TASK BRIEF »
Every line in the entries that holds "output" should be identified and copied.

THE DATA »
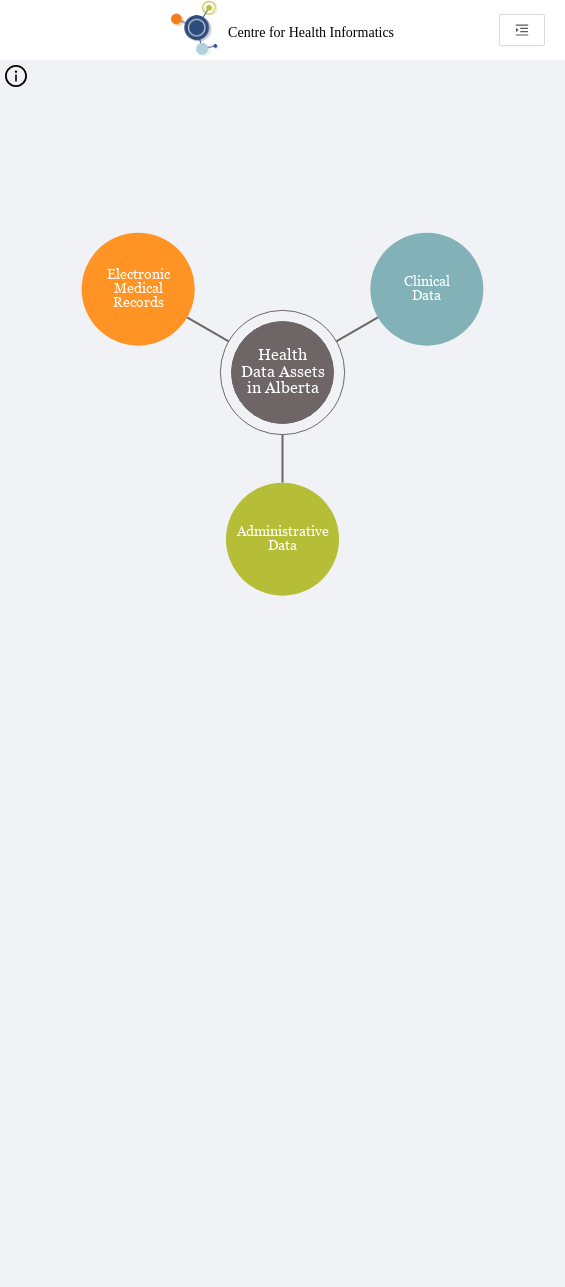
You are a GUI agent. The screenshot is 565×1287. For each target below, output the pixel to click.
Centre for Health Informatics (311, 32)
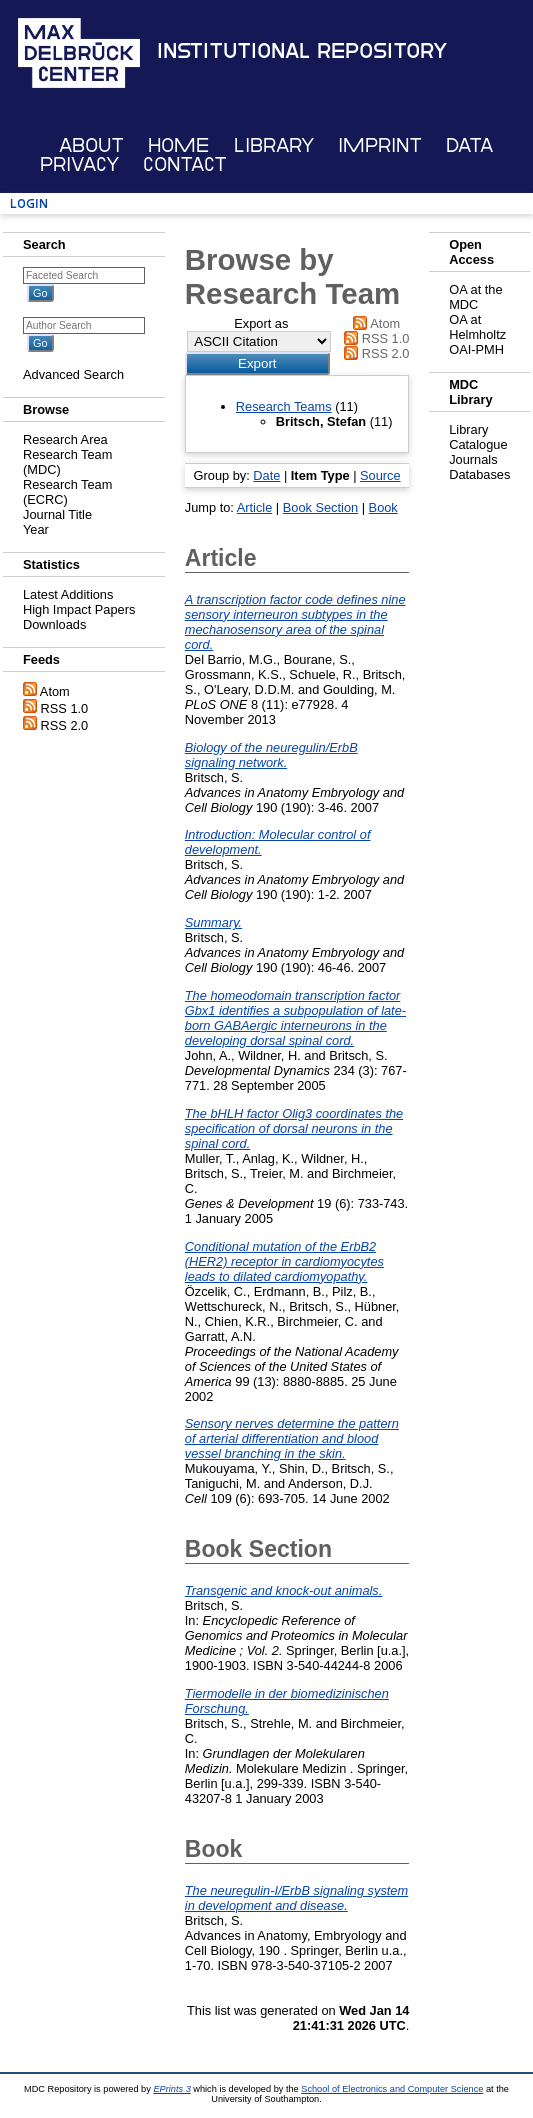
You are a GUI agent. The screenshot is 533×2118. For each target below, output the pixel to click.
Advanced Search (73, 374)
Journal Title (57, 514)
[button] (257, 363)
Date (266, 475)
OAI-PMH (476, 349)
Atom (55, 691)
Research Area (65, 439)
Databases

SOLUTION FOR THIS EXERCISE »
You are a GUI agent. The screenshot is 565×1287. For each target below, output the pixel to click.
You are a GUI agent. The screenshot is 533×2118. For each target below, output the pixel to click.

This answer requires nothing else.